Task description> Write out the listing below without alteration, omitting its pictures.

Task inputs>
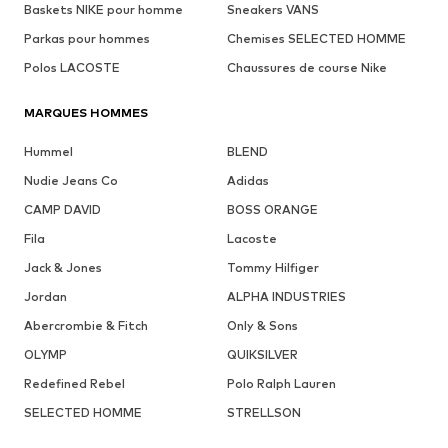
Baskets NIKE pour homme
Sneakers VANS
Parkas pour hommes
Chemises SELECTED HOMME
Polos LACOSTE
Chaussures de course Nike
MARQUES HOMMES
Hummel
BLEND
Nudie Jeans Co
Adidas
CAMP DAVID
BOSS ORANGE
Fila
Lacoste
Jack & Jones
Tommy Hilfiger
Jordan
ALPHA INDUSTRIES
Abercrombie & Fitch
Only & Sons
OLYMP
QUIKSILVER
Redefined Rebel
Polo Ralph Lauren
SELECTED HOMME
STRELLSON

Result of this task>
Baskets NIKE pour homme
Sneakers VANS
Parkas pour hommes
Chemises SELECTED HOMME
Polos LACOSTE
Chaussures de course Nike
MARQUES HOMMES
Hummel
BLEND
Nudie Jeans Co
Adidas
CAMP DAVID
BOSS ORANGE
Fila
Lacoste
Jack & Jones
Tommy Hilfiger
Jordan
ALPHA INDUSTRIES
Abercrombie & Fitch
Only & Sons
OLYMP
QUIKSILVER
Redefined Rebel
Polo Ralph Lauren
SELECTED HOMME
STRELLSON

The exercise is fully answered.